The lawsuit says that Aaron had “Stage III CTE usually seen in football players with a median age of death of 67 years.”
The lawsuit was dismissed by a judge on the basis that Hernandez was for all practical purposes retired.
His family sought the brain study. The family “had arranged for Boston University researchers looking at brain trauma in athletes to take possession of Hernandez’s brain following the autopsy,” reports ESPN, quoting the Hernandez’ family attorney, Jose Baez.
According to NBC News, the family wanted Hernandez’ brain studied for CTE, which is “a degenerative brain disease that has been linked to athletes, including football players, who might suffer concussions and head trauma.” It can only be diagnosed after death and can be linked to suicide, reports NBC.
The family wanted the brain to go to Boston University’s Chronic Traumatic Encephalopathy Center. “The center studies a progressive degenerative brain disease found in some athletes who have experienced repetitive brain trauma,” reports People Magazine.
4. The Medical Examiner Released the Body Before the Brain
The Hernandez’ family and the medical examiner’s office appeared at odds over the brain – at least according to a family lawyer’s statement, at least at first.
Aaron Hernandez’s family “wants to donate his brain to science, but Massachusetts officials are refusing to release it despite turning over the rest of his body to a funeral home, the former NFL star’s lawyer said Thursday,” according to ESPN.
According to NBC News, “an attorney for his family accused them of ‘illegally’ withholding it.”
The center later did receive the brain.
The medical examiner’s office insisted it would give back the brain when the investigation is complete, reports ESPN, quoting Public Safety and Security Secretary Dan Bennett as saying: “No one is going to stand in the way of the family’s wishes.”
Authorities insisted that the brain will now be turned over to medical researchers because the death was ruled a suicide.
“Now that the cause and manner of death have been determined, the brain will be released to Boston University’s Chronic Traumatic Encephalopathy Center as Mr. Hernandez’s family wishes,” a statement from the district attorney’s office and police said, according to NBC News.
The Boston Herald reports that the brain was turned over several hours after the attorney’s press conference.
5. Hernandez Drew a Bible Verse on His Forehead & Messages About the ‘Illuminati’ on the Wall
The scene of the football player’s suicide contained some bizarre aspects.
For one, Hernandez drew a Bible verse on his forehead.
Hernandez “wrote ‘John 3:16’ on his forehead and left notes to his 4-year-old daughter and his fiancee beside an open Bible in the prison cell where he hanged himself,” reports the Boston Herald.
The verse reads, “For God so loved the world, that he gave his only begotten Son, that whosoever believeth in him should not perish, but have everlasting life.”
According to WCVB, that’s not the end of it.
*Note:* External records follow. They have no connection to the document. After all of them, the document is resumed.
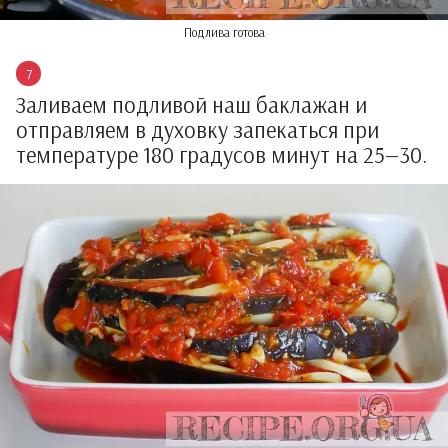
Подлива готова
Заливаем подливой наш баклажан и
отправляем в духовку запекаться при
температуре 180 градусов минут на 25—30.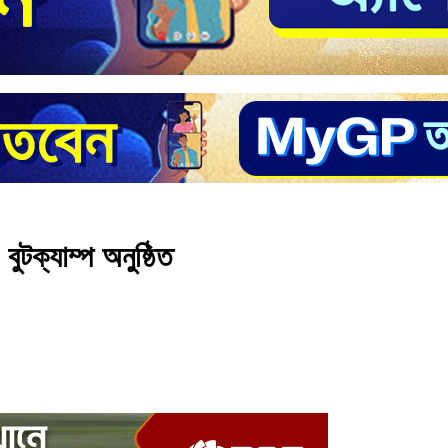
 বুটক্যাম্প অনুষ্ঠিত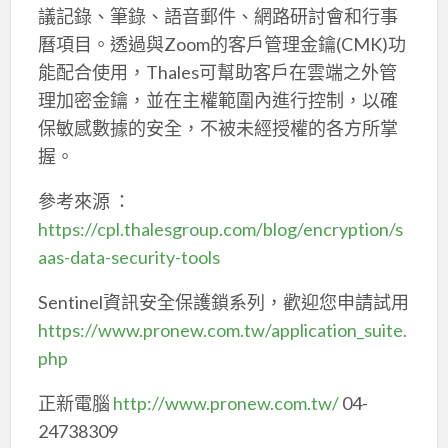
議記錄、筆錄、語音郵件、網路研討會和行事
曆項目。透過與Zoom的客戶管理金鑰(CMK)功
能配合使用，Thales可幫助客戶在雲端之外管
理加密金鑰，並在主權範圍內進行控制，以確
保敏感數據的安全，不被未經授權的各方所掌
握。
參考來源 ：
https://cpl.thalesgroup.com/blog/encryption/s
aas-data-security-tools
Sentinel資訊安全保護鎖系列，歡迎您申請試用
https://www.pronew.com.tw/application_suite.
php
正新電腦
http://www.pronew.com.tw/
04-
24738309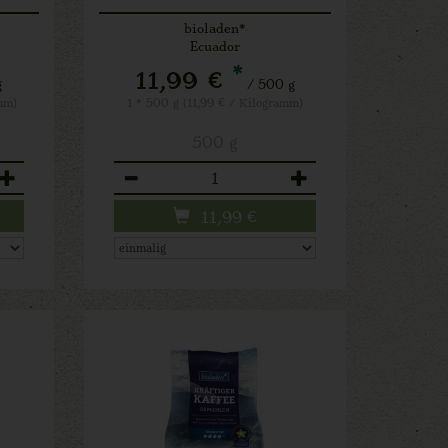
bioladen*
Ecuador
*
11,99 €
g
/ 500 g
mm)
1 * 500 g (11,99 € / Kilogramm)
500 g
Anzahl
11,99
€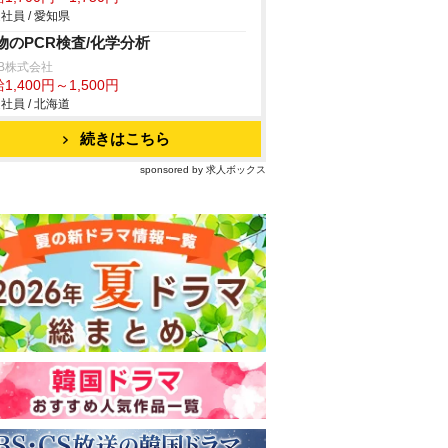
社員 / 愛知県
物のPCR検査/化学分析
B株式会社
1,400円～1,500円
社員 / 北海道
続きはこちら
sponsored by 求人ボックス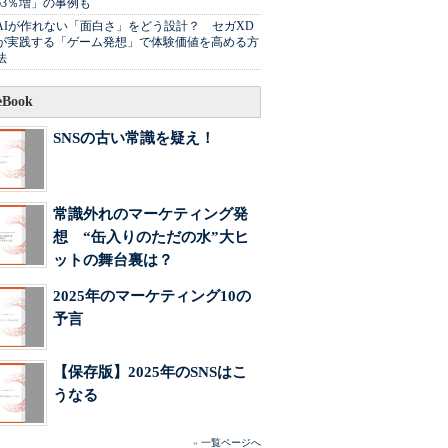
63％増」の事例も
AIが作れない「面白さ」をどう設計？ セガXD
が実践する「ゲーム発想」で体験価値を高める方
法
Book
SNSの古い常識を疑え！
常識外れのマーケティング発
想 “缶入りのただの水”大ヒ
ットの舞台裏は？
2025年のマーケティング10の
予言
【保存版】2025年のSNSはこ
うなる
»
一覧ページへ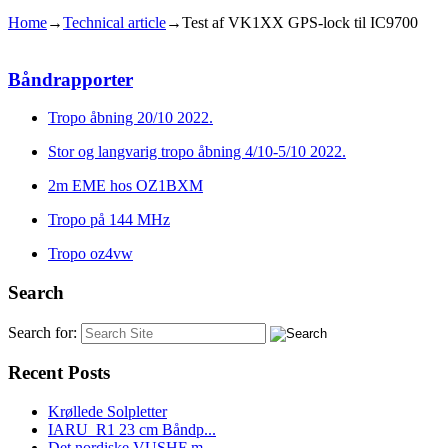
Home
→
Technical article
→
Test af VK1XX GPS-lock til IC9700
Båndrapporter
Tropo åbning 20/10 2022.
Stor og langvarig tropo åbning 4/10-5/10 2022.
2m EME hos OZ1BXM
Tropo på 144 MHz
Tropo oz4vw
Search
Search for:
Recent Posts
Krøllede Solpletter
IARU_R1 23 cm Båndp...
Det nordiske VUSHF m...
Hernandez drew images in blood on his cell, the TV station reports. “One of the drawings was what’s known as the unfinished pyramid and the all-seeing eye of God. The image is similar to what is found on the back of U.S. currency,” reports WCVB, adding that Hernandez wrote “ILLUMINATI” in capital letters below the image.
“The illuminati is a person or group claiming to have religious enlightenment or knowledge. The illuminati has also been the subject of several theories, including one that claims they control of the world,” reports WCVB, which adds, “Above the pyramid, Hernandez drew an oval with rays coming from the edges.”